(PROVIDED RECORDS begins)

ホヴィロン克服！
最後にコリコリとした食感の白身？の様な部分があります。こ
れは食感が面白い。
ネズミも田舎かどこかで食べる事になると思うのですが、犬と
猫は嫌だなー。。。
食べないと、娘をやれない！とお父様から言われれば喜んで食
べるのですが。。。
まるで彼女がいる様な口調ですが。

(PROVIDED RECORDS ends)
(PROVIDED RECORDS begins)

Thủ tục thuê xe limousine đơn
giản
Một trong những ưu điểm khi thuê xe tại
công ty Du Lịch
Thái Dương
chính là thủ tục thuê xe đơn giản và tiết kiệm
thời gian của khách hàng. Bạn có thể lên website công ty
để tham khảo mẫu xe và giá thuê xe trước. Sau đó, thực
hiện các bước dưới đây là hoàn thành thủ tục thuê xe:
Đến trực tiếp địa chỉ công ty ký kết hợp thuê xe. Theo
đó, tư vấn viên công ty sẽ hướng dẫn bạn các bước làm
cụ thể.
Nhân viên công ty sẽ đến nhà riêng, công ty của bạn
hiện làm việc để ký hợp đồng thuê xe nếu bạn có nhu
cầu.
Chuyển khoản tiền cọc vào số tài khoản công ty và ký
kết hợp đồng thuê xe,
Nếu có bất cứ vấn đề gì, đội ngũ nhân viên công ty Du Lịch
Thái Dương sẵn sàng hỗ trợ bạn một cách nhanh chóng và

(PROVIDED RECORDS ends)

Taking the entries above, write out exactly each line from the one holding "Nhân viên công ty sẽ" to the one holding "Thái Dương sẵn", both included, and stop there.

Nhân viên công ty sẽ đến nhà riêng, công ty của bạn
hiện làm việc để ký hợp đồng thuê xe nếu bạn có nhu
cầu.
Chuyển khoản tiền cọc vào số tài khoản công ty và ký
kết hợp đồng thuê xe,
Nếu có bất cứ vấn đề gì, đội ngũ nhân viên công ty Du Lịch
Thái Dương sẵn sàng hỗ trợ bạn một cách nhanh chóng và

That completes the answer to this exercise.